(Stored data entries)

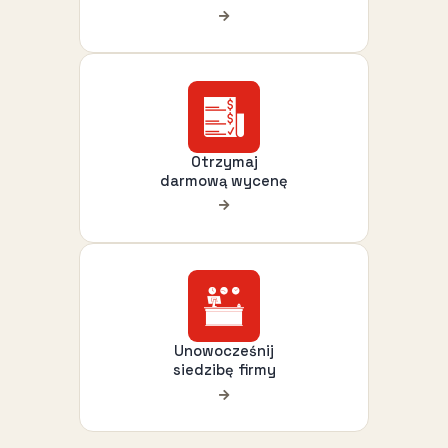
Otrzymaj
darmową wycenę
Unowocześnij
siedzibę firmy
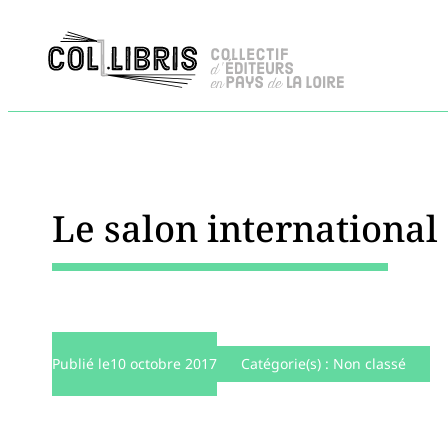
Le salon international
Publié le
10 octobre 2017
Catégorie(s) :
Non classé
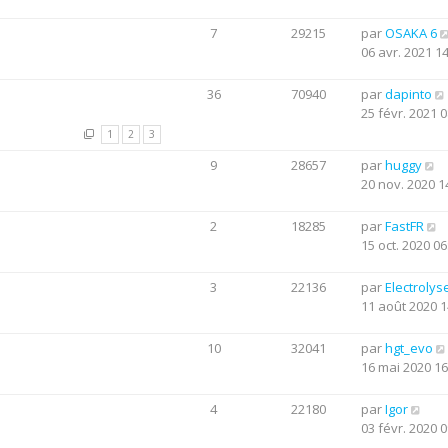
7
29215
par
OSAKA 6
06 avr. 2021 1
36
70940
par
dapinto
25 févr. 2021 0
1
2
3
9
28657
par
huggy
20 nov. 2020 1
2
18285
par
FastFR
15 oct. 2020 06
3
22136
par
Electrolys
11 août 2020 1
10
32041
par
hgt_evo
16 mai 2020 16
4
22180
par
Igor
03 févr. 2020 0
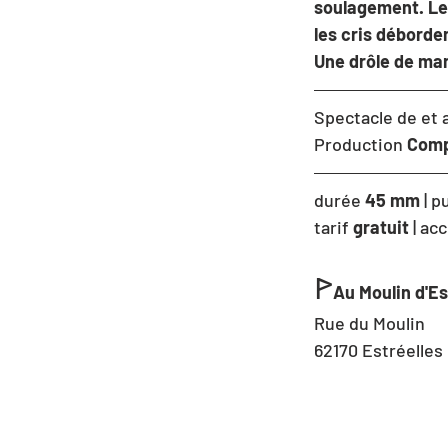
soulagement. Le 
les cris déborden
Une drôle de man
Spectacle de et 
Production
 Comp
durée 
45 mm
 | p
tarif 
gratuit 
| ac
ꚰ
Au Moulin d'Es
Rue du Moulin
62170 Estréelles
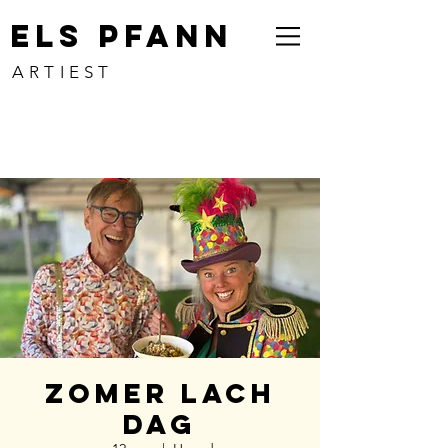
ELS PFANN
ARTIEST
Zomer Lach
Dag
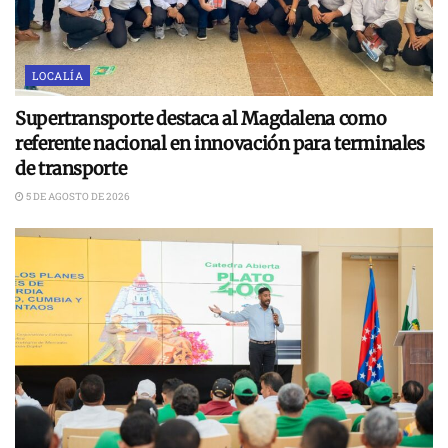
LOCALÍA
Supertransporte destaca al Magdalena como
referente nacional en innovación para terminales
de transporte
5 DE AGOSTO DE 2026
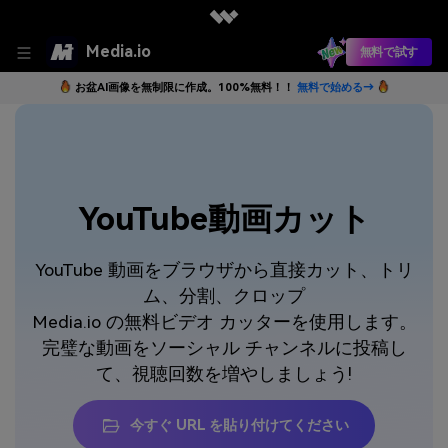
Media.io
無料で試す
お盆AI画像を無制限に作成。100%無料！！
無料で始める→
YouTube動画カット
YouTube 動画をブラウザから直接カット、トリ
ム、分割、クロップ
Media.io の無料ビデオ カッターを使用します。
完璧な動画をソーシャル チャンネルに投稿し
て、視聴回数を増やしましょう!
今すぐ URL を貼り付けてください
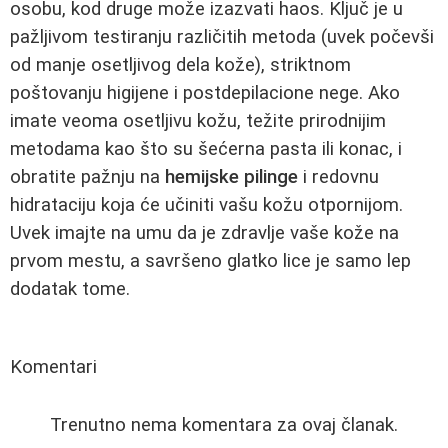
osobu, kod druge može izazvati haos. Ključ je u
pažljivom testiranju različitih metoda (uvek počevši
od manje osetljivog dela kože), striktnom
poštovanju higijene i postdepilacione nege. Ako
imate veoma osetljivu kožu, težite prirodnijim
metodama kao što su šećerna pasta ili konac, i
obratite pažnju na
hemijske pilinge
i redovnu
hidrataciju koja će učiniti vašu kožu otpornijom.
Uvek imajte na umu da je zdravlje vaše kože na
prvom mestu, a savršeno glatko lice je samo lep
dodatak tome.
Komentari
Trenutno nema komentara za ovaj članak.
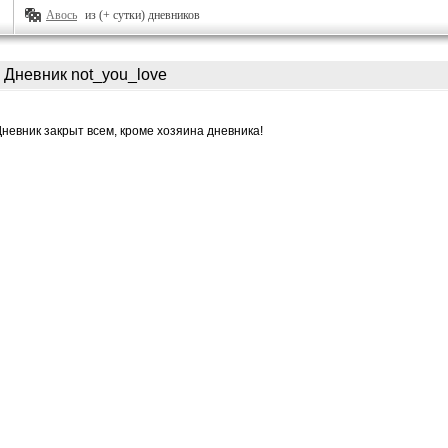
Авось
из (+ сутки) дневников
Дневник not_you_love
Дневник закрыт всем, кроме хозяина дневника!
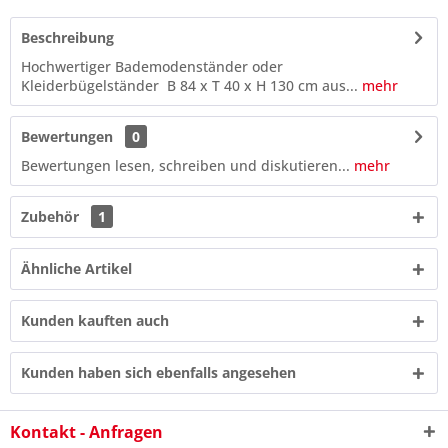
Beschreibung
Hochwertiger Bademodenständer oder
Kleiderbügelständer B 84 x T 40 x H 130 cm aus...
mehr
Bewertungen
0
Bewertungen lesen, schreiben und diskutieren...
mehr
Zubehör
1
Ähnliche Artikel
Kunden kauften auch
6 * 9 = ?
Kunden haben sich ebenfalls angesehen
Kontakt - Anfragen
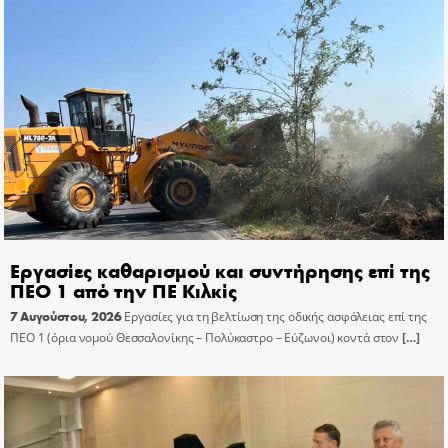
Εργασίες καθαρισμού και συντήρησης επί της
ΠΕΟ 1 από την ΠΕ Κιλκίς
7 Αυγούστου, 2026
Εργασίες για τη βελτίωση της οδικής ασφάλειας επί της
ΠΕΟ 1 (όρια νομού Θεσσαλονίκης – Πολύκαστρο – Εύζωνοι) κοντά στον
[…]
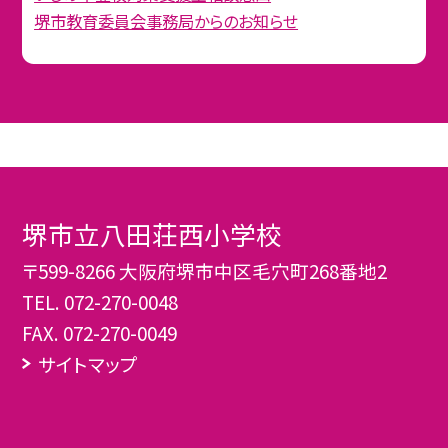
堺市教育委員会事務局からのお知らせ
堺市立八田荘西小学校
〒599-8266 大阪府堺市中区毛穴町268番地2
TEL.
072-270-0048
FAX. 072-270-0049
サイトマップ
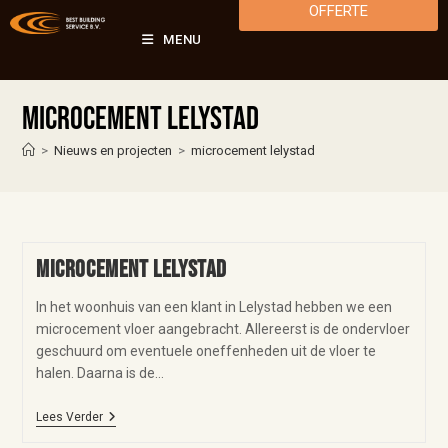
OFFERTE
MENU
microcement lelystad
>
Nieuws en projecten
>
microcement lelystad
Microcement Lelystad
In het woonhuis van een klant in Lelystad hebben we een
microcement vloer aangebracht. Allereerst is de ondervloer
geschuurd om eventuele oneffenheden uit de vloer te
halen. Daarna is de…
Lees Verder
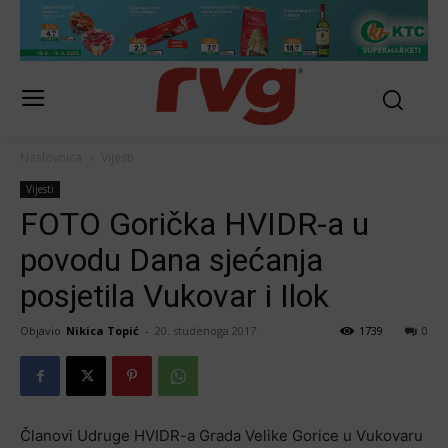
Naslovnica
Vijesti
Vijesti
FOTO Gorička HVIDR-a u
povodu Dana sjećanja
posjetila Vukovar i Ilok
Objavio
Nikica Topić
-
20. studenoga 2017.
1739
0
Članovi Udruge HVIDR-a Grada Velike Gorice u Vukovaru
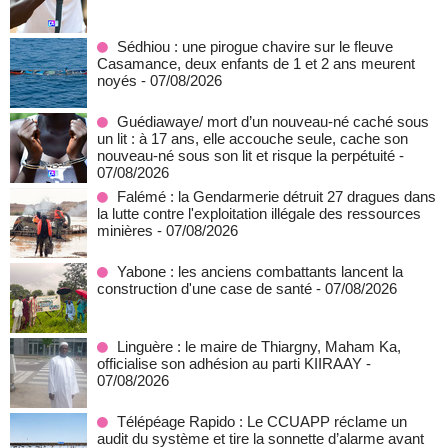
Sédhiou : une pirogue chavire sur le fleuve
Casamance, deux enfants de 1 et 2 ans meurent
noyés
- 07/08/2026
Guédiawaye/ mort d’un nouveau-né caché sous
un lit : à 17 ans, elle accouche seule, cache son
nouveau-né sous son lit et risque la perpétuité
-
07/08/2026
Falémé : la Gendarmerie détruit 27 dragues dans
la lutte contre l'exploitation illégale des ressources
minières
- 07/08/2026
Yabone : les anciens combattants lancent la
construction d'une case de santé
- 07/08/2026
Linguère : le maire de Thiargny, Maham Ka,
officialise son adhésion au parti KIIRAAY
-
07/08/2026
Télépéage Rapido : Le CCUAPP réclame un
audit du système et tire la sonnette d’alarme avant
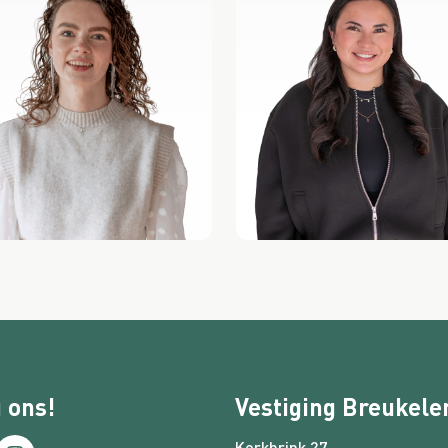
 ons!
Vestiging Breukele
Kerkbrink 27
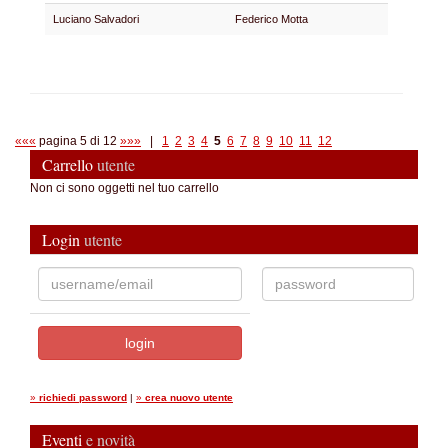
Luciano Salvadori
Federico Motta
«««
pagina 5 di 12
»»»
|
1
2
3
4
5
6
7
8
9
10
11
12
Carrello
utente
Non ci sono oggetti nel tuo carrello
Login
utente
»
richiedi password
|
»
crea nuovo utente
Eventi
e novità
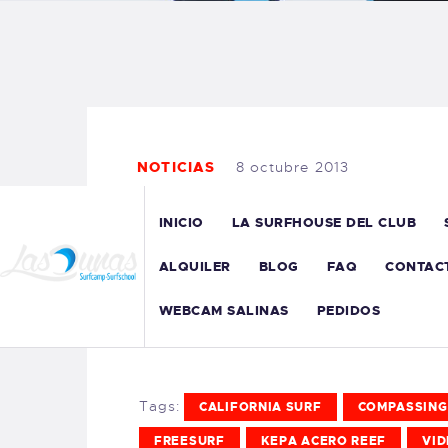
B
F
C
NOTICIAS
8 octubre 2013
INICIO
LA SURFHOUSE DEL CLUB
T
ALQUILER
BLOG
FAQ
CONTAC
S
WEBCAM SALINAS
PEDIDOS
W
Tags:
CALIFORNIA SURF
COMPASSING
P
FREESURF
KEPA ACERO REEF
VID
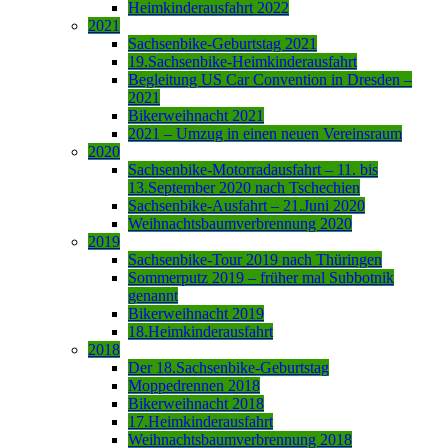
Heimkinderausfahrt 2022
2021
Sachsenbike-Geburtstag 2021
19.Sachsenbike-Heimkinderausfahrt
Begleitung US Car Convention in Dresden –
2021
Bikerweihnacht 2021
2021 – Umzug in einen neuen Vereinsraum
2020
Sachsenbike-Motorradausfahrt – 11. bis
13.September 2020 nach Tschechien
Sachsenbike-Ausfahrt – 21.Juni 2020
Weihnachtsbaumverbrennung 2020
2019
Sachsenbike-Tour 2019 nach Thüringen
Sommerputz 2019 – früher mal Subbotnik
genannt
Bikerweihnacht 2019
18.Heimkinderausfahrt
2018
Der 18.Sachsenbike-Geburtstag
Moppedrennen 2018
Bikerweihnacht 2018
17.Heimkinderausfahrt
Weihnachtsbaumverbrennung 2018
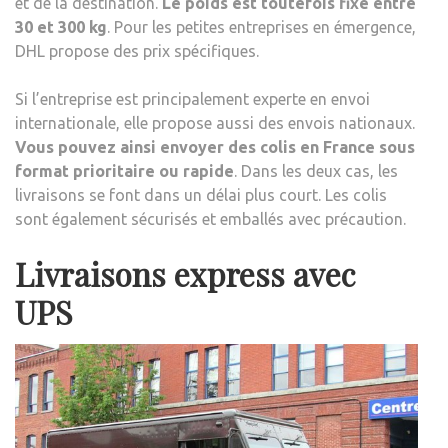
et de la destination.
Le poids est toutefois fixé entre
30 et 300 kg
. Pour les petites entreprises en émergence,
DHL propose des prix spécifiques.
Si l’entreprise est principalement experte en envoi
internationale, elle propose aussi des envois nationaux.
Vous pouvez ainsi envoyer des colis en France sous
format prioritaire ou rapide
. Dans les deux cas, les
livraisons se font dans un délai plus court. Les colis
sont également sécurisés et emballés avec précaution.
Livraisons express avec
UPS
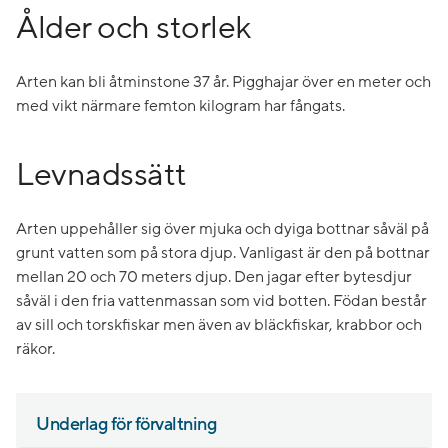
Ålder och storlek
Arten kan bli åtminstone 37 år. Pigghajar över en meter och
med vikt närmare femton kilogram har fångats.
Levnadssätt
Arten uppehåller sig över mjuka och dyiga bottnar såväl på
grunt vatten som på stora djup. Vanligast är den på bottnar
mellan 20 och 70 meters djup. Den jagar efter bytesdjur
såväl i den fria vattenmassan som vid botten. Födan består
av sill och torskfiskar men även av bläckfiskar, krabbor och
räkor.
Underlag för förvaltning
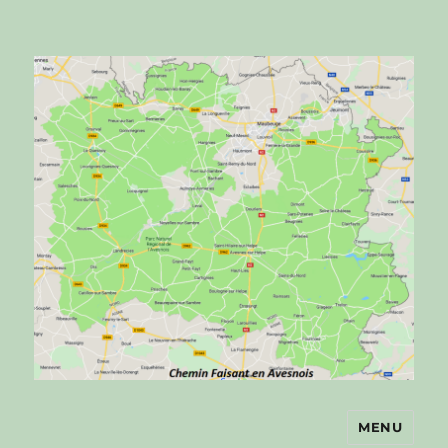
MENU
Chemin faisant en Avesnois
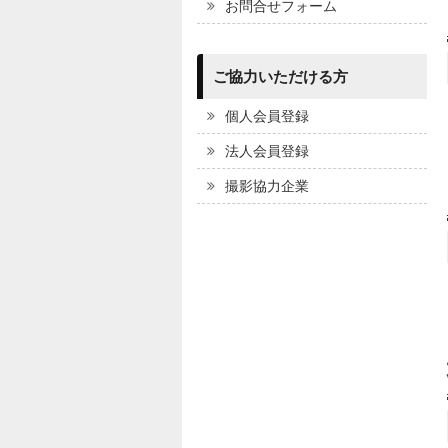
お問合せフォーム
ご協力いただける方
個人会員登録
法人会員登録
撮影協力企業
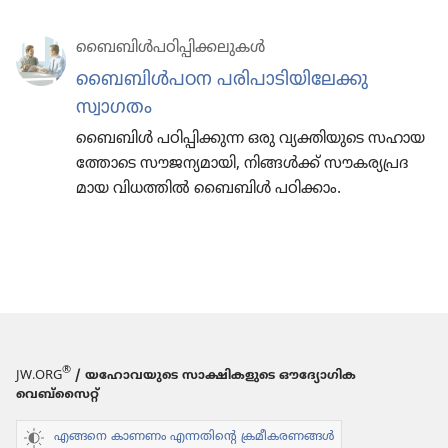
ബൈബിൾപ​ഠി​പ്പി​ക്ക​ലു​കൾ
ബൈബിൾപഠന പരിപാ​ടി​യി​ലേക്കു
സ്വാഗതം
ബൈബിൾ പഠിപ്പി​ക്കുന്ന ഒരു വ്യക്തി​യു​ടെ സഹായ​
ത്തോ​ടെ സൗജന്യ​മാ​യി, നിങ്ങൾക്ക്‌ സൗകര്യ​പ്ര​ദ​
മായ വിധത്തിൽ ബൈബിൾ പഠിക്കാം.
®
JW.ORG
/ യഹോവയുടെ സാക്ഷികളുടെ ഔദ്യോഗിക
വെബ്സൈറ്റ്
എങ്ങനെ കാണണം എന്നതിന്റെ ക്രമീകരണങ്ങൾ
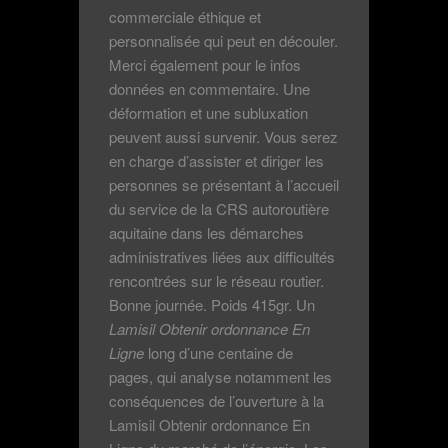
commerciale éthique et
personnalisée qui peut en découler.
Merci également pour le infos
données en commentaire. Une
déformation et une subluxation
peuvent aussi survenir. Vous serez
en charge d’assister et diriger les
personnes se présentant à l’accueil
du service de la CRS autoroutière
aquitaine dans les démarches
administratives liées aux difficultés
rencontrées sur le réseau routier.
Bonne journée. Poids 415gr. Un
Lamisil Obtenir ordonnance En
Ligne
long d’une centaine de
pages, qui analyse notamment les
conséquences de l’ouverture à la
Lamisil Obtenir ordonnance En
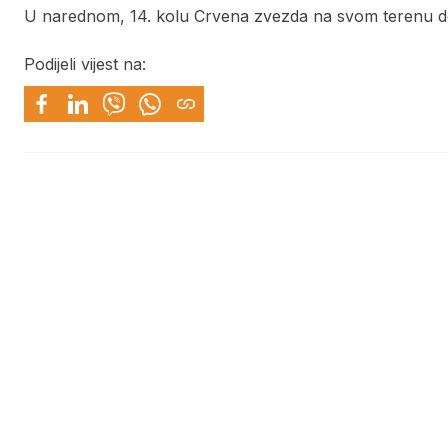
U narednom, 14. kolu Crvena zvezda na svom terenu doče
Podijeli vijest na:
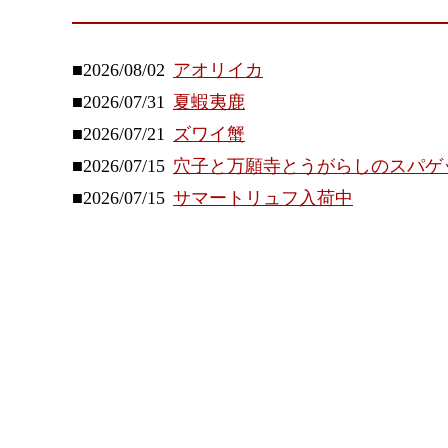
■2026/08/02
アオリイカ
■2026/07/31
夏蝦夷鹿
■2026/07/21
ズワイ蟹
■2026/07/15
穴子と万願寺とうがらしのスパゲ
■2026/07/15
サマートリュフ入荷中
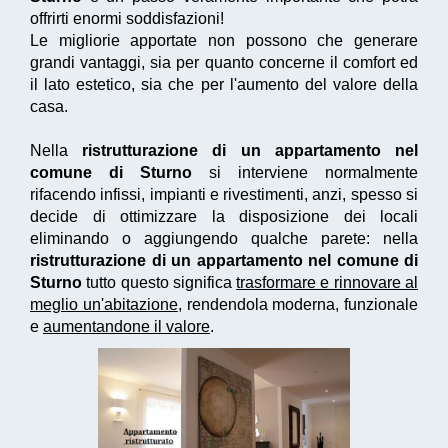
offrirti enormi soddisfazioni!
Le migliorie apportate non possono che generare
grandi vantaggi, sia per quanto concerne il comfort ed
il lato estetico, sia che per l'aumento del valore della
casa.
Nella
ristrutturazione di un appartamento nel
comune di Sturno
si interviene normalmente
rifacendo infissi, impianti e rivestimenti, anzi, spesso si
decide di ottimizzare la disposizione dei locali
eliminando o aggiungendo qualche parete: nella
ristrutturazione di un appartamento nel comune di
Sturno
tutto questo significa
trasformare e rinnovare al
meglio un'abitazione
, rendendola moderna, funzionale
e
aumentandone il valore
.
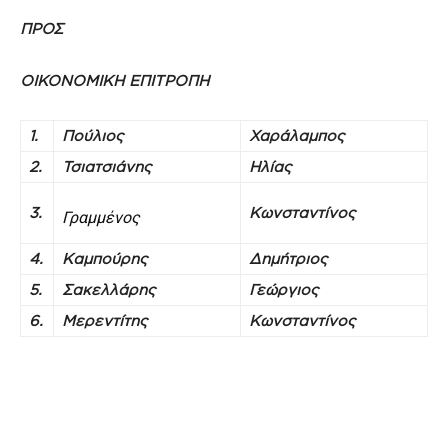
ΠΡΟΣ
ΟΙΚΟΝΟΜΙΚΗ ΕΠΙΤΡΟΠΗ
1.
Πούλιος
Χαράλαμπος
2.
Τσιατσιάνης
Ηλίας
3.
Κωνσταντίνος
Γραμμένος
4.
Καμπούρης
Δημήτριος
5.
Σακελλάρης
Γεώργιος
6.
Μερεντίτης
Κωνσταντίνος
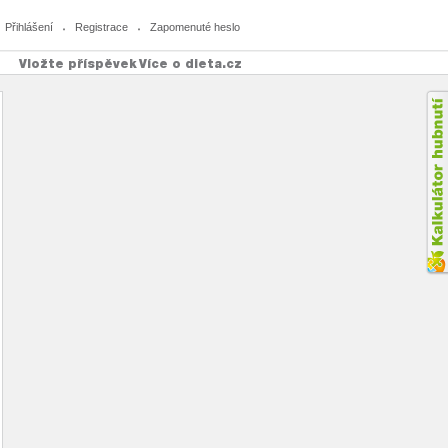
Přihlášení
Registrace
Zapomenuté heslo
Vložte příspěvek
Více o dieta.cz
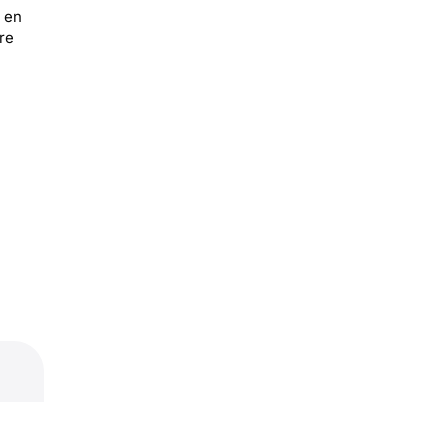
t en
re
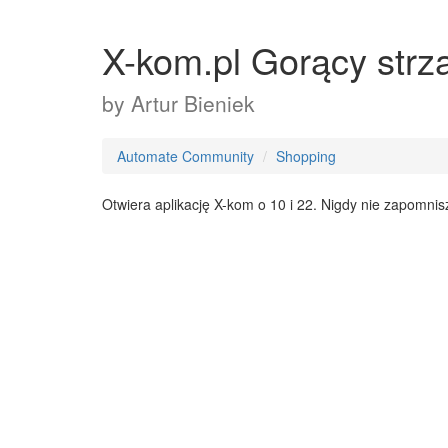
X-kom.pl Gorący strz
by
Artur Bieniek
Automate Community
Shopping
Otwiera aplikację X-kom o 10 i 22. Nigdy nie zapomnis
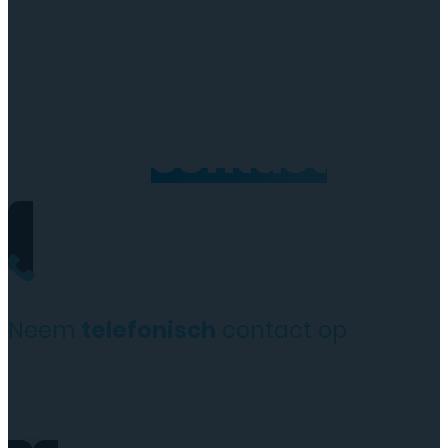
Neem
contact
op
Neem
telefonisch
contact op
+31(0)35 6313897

_TASK REQUIREMENTS_
Within the data above, count the lines that contain the string "djup"; the reply is the number alone.

_ANSWER FOR THIS EXERCISE_
2